The radio talkback caller known as Gloria - she now says that's not her real name - had just told the Australian Prime Minister that she was 67, had three incurable illnesses, two of them life-threatening, got by on A$400 ($432) a fortnight and had to work on an adult sex line to make ends meet.
This was serious stuff. Gloria was upset, and not surprisingly. She went on to explain that as a result of last week's Budget she would be A$850 a year worse off. Tony Abbott only heard the bit about sex and winked at ABC presenter Jon Faine, like an adolescent schoolboy encountering a naughty word during an English lit class.
There are worse crimes. Puffing on a big cigar and dancing to Best Day of My Life just before delivering a Budget that will hit the young, the disabled and the low-paid spring to mind.
But the wink - and subsequent snigger which Abbott clearly had to fight with all his mind to suppress - demonstrated that he has no real empathy with ordinary Australians doing it tough.
The Prime Minister told another caller, Chantelle, who fears that her contract as a community care worker will not be renewed, that "we all have to live with uncertainty" and he himself might be out of a job come 2016.
Chantelle didn't say how much she earns, but it must be a tiny fraction of his annual salary of A$503,000. And when Abbott reaches Gloria's age - or rather, long before - he will be pulling in a pension of around A$377,000. He won't need to take a job that others find laughable in order to pay the bills.
Neither, it's a fair bet, will either of his three daughters, one of whom, Frances, received a A$60,000 scholarship to attend a prestigious Sydney design institute, it was revealed this week - a scholarship awarded by the chair of governors, Les Taylor, a friend of Abbott's and a big Liberal Party donor.

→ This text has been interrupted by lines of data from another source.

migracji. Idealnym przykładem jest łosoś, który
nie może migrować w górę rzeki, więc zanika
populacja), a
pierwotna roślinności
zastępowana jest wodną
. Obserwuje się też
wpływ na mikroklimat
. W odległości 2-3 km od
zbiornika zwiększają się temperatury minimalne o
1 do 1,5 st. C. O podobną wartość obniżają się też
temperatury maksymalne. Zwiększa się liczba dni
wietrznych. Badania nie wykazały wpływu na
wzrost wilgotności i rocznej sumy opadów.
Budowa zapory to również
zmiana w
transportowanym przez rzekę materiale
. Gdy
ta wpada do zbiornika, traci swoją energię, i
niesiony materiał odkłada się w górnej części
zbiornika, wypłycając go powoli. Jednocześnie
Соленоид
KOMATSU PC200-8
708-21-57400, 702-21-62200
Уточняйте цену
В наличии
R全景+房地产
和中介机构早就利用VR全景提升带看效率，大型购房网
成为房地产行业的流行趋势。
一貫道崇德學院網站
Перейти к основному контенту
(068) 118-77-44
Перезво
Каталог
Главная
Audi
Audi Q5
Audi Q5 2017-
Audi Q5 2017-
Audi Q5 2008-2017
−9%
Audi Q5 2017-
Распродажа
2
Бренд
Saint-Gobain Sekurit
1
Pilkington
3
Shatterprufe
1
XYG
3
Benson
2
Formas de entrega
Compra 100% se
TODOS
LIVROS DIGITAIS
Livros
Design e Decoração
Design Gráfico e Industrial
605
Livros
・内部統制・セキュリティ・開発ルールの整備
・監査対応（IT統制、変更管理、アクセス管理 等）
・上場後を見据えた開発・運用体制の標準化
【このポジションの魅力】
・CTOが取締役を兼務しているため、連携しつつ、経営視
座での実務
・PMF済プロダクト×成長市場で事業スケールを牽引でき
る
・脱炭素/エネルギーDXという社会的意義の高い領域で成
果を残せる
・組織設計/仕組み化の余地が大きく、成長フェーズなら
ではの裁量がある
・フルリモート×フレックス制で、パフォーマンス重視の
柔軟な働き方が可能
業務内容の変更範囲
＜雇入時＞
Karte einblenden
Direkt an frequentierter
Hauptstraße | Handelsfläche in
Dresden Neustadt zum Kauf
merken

It's irrelevant whether Frances won it on merit. Like the wink, it looks really bad, particularly at a time when many young people fear they won't be able to afford university because, as announced in the Budget, fees are to be deregulated and the terms of student loans tightened up.
How much more unpopular can the Coalition and Abbott get? The Government was elected only eight months ago, and already the polls are so dire that there are mutterings about a leadership challenge. An unedifying precedent was set under Labor. Maybe Abbott is right to feel insecure.